A difficulty raised for this approach in unit 1 is that statements which we make about things that might have been are regarded as true or false. A statement is true or false depending on the facts. Statements about what actually happened are made true or false by facts about the actual world, therefore statements about what might have happened are made true or false by facts about worlds other than the actual world. - Is that a good argument?
According to one of the strongest defenders of the 'reality' of possible worlds, David Lewis, the 'KA' who might have passed by the newsagent shop is not you but your 'counterpart'. She is very much like you, but she exists in another possible world and you exist in this world. This meets your objection against being a 'player in several possible worlds at the same time'.
But in what sense can we talk about a single, 'actual' world? You make a valid point that for all practical purposes there is not one world by many worlds - arguably, a world for each individual person. No two personal 'worlds' are exactly the same. What is interesting about this idea is that makes a rather neat parallel with what we want to say about the relation between 'the' actual world and other possible worlds.
Every personal world is equally 'real', but only one personal world is 'my world'. The difference between 'my world' and 'your world' is merely one of perspective. I am already inside my world, whereas I can only get inside yours by making an effort of sympathetic imagination. Similarly, Lewis argues, every possible world is equally 'real', but only one possible world is 'our world'. We are already inside the actual world, whereas we have to make an effort of sympathetic imagination to get inside other possible worlds, e.g. the world where you passed by the newsagent, or the world where Hurricane Katrina blew itself out before it reached the coast.

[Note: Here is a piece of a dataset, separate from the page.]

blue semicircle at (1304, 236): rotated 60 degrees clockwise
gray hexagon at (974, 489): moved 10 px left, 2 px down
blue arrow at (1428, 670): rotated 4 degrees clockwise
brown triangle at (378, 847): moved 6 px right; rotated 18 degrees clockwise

But are these worlds which we imagine 'really real' or do they just exist in our heads? Many people would prefer to believe that one 'real' world is enough. I am dissatisfied with both alternatives. I believe in possibilities - real possibilities and not just pictures which we make in our heads or words which we write on paper - but real possibility is not just another kind of 'actuality', which would be the case if we accepted Lewises theory.